Clustering indexes offer the same benefits for partitioned tables as they do for regular tables. However, care must be taken with the table partitioning key definitions when choosing a clustering index.

You can create a clustering index on a partitioned table using any clustering key. The database server attempts to use the clustering index to cluster data locally within each data partition. During a clustered insert operation, an index lookup is performed to find a suitable record identifier (RID). This RID is used as a starting point in the table when looking for space in which to insert the record. To achieve optimal clustering with good performance, there should be a correlation between the index columns and the table partitioning key columns. One way to ensure such correlation is to prefix the index columns with the table partitioning key columns, as shown in the following example:
   partition by range (month, region)
   create index...(month, region, department) cluster
Although the database server does not enforce this correlation, there is an expectation that all keys in the index will be grouped together by partition IDs to achieve good clustering. For example, suppose that a table is partitioned on QUARTER and a clustering index is defined on DATE. There is a relationship between QUARTER and DATE, and optimal clustering of the data with good performance can be achieved because all keys of any data partition are grouped together within the index. Figure 1 shows that optimal scan performance is achieved only when clustering correlates with the table partitioning key.

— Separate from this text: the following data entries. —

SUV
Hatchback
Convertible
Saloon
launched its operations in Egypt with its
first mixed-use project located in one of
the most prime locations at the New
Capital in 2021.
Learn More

Figure 1. The possible effects of a clustered index on a partitioned table.
Clustering is optimal if you prefix the index columns with the table partitioning key columns.
Benefits of clustering include:
  • Rows are in key order within each data partition.

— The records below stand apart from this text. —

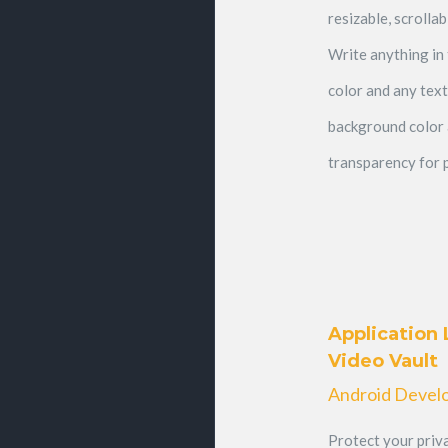
resizable, scrolla
Write anything in 
color and any text
background color
transparency for p
Application 
Video Vault
Android Devel
Protect your priva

  • Clustering indexes improve the performance of scans that traverse the table in key order, because the scanner fetches the first row of the first page, then each row in that same page before moving on to the next page. This means that only one page of the table needs to be in the buffer pool at any given time. In contrast, if the table is not clustered, rows are likely fetched from different pages. Unless the buffer pool can hold the entire table, most pages will likely be fetched more than once, greatly slowing down the scan.

If the clustering key is not correlated with the table partitioning key, but the data is locally clustered, you can still achieve the full benefit of the clustered index if there is enough space in the buffer pool to hold one page of each data partition. This is because each fetched row from a particular data partition is near the row that was previously fetched from that same partition (see the second example in Figure 1).